[Page-level text extractions]

#####

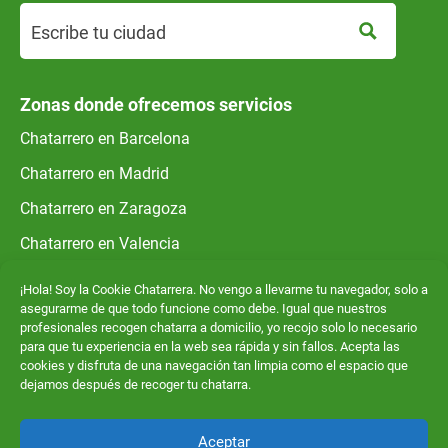
Zonas donde ofrecemos servicios
Chatarrero en Barcelona
Chatarrero en Madrid
Chatarrero en Zaragoza
Chatarrero en Valencia
¡Hola! Soy la Cookie Chatarrera. No vengo a llevarme tu navegador, solo a
asegurarme de que todo funcione como debe. Igual que nuestros
¿Necesitas ayuda?
profesionales recogen chatarra a domicilio, yo recojo solo lo necesario
para que tu experiencia en la web sea rápida y sin fallos. Acepta las
Contacto
cookies y disfruta de una navegación tan limpia como el espacio que
Quiénes somos
dejamos después de recoger tu chatarra.
Aviso legal
Aceptar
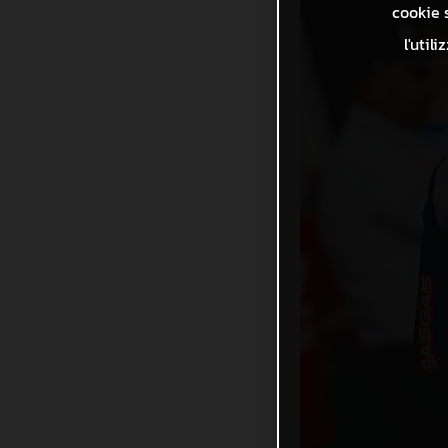
cookie s
l'util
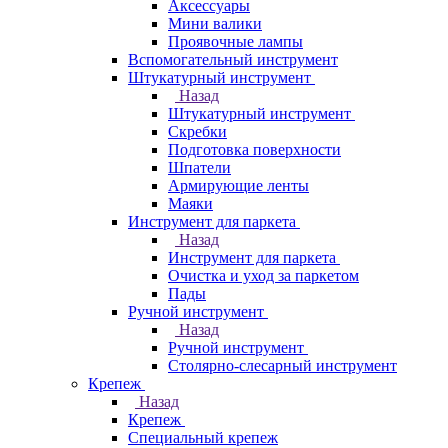
Аксессуары
Мини валики
Проявочные лампы
Вспомогательный инструмент
Штукатурный инструмент
Назад
Штукатурный инструмент
Скребки
Подготовка поверхности
Шпатели
Армирующие ленты
Маяки
Инструмент для паркета
Назад
Инструмент для паркета
Очистка и уход за паркетом
Пады
Ручной инструмент
Назад
Ручной инструмент
Столярно-слесарный инструмент
Крепеж
Назад
Крепеж
Специальный крепеж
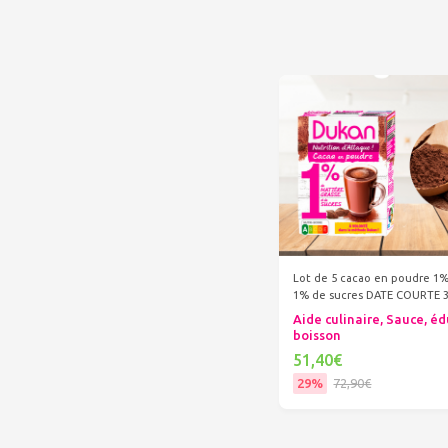
Lot de 5 cacao en poudre 1
1% de sucres DATE COURTE 3
Aide culinaire, Sauce, éd
boisson
51,40€
29%
72,90€
Ajouter au panier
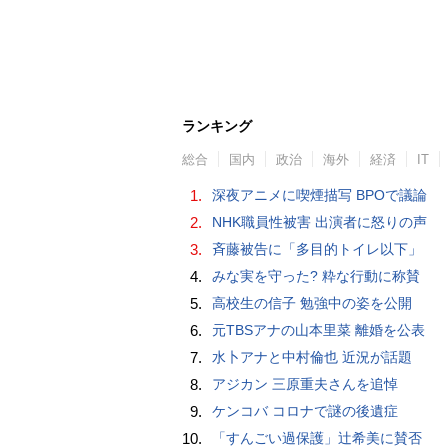
ランキング
総合
国内
政治
海外
経済
IT
1.
深夜アニメに喫煙描写 BPOで議論
2.
NHK職員性被害 出演者に怒りの声
3.
斉藤被告に「多目的トイレ以下」
4.
みな実を守った? 粋な行動に称賛
5.
高校生の信子 勉強中の姿を公開
6.
元TBSアナの山本里菜 離婚を公表
7.
水卜アナと中村倫也 近況が話題
8.
アジカン 三原重夫さんを追悼
9.
ケンコバ コロナで謎の後遺症
10.
「すんごい過保護」辻希美に賛否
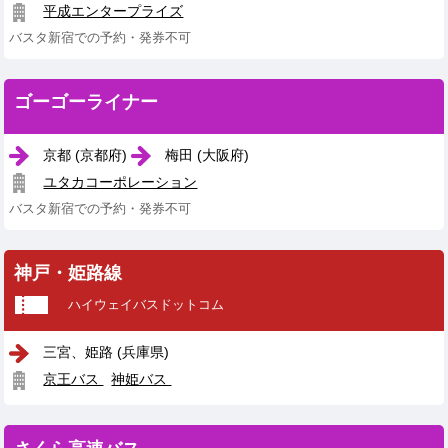
平成エンタープライズ
バスタ新宿での予約・発券不可
ゴーゴーライナー
京都 (京都府)
梅田 (大阪府)
ユタカコーポレーション
バスタ新宿での予約・発券不可
神戸・姫路線
ハイウェイバスドットコム
三宮、姫路 (兵庫県)
京王バス
神姫バス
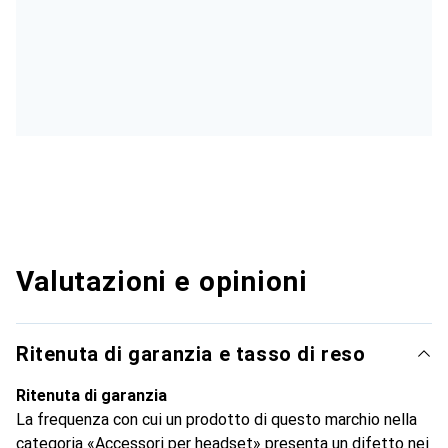
Valutazioni e opinioni
Ritenuta di garanzia e tasso di reso
Ritenuta di garanzia
La frequenza con cui un prodotto di questo marchio nella
categoria «Accessori per headset» presenta un difetto nei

#####

## [EXERCISE AIM]
Report each line in the data above that holds the word "solo" by copying it.

## [REPLY TO THE EXERCISE]
¡Hola! Soy la Cookie Chatarrera. No vengo a llevarme tu navegador, solo a
profesionales recogen chatarra a domicilio, yo recojo solo lo necesario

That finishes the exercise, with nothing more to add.